BlackRock Inc. said insurance executives overseeing $29 trillion plan to pour more money into private debt and credit strategies while cutting back on private equity and real estate.  

Of 378 senior insurance executives surveyed by BlackRock, 89% said they plan to invest more in private markets during the next two years, according to a report set for publication Wednesday. Within private assets, they expressed the most enthusiasm for direct lending, with 60% of those surveyed planning to boost allocations. 

Meanwhile, 34% said they’ll pull back on private equity. A similar percentage of executives said they’ll trim bets on real estate equity and debt.
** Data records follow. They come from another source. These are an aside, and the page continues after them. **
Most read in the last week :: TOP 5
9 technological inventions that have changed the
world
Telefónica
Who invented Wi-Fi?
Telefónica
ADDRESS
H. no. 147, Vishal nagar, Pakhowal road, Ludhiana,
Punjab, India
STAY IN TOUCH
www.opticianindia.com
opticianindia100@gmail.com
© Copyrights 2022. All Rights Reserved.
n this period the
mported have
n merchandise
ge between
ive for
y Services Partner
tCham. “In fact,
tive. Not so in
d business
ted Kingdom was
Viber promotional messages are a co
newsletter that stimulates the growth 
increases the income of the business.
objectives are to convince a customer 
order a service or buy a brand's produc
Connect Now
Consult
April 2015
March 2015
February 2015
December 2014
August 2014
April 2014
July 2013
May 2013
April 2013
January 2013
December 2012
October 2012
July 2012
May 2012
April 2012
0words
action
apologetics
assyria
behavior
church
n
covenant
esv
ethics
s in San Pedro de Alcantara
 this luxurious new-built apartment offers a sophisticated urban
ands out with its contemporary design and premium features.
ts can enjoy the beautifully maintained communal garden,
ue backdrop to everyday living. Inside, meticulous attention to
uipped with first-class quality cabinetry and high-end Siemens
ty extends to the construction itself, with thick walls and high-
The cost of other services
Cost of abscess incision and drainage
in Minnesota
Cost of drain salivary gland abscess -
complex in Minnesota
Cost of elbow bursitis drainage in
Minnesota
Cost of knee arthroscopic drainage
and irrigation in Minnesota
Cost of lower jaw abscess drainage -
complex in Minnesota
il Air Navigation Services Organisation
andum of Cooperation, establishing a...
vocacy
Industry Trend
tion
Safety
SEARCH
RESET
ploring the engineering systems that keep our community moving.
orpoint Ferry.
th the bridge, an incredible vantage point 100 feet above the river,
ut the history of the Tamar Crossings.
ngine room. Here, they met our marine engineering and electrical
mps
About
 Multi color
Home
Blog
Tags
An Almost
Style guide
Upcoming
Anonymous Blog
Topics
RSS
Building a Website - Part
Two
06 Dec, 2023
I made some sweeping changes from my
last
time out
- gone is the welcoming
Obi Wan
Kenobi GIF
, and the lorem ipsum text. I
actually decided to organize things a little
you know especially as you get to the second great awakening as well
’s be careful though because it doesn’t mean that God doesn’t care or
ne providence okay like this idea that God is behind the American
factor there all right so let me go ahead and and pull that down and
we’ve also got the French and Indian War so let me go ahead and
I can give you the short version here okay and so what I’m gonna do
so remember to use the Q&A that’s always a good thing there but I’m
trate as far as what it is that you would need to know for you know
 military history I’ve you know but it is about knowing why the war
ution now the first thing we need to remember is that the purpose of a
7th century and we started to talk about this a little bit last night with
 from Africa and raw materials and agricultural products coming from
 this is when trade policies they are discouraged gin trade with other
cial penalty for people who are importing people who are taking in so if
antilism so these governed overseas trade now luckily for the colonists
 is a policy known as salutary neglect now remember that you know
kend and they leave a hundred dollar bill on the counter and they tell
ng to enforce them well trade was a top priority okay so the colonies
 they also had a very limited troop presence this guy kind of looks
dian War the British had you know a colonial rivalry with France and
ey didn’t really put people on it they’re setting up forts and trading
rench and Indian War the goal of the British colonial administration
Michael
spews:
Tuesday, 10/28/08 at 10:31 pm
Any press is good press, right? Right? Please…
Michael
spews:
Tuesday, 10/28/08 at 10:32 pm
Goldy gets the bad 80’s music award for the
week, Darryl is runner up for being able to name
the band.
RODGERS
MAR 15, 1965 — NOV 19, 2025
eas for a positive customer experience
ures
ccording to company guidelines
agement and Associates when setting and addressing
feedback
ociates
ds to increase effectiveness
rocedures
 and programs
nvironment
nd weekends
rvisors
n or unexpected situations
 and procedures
“Insurers still want to increase their allocations to private markets — they still broadly feel like they are under-allocated,” Mark Erickson, global head of BlackRock’s financial institutions group, said in a phone interview. But given market volatility and disruptions in private equity and real estate, he added, “There is some greater selectivity.”

Institutional investors have been navigating higher interest rates since March of last year. The resulting rout in stocks and bonds as well as some markdowns and lower distributions on private equity assets have spurred investors to prioritize flexibility when allocating assets.

“In the world before 2022, where every bond was in an unrealized-gain position, you could rotate whenever you saw the opportunity,” Erickson said. “Now that you are sitting on unrealized losses, now you don’t have the freedom to do that.”

Still, the ability to get yields of 5% or more on government and corporate bonds hasn’t dampened interest in private assets, according to BlackRock, which manages more than $550 billion of general insurance account assets.

Insurers are particularly eager to boost holdings in the highest-quality investment-grade private debt and asset-backed strategies as well as to direct lending to small- and medium-size businesses.

BlackRock, the world’s biggest money manager, increasingly seeks to position itself as a one-stop shop for investors offering equity, bond and money-market funds as well as alternative assets. 

The company reorganized its alternatives unit this year to create more specialized teams, including for private credit, and acquired Kreos Capital, a London-based private debt manager, to capitalize on the expected growth in the assets.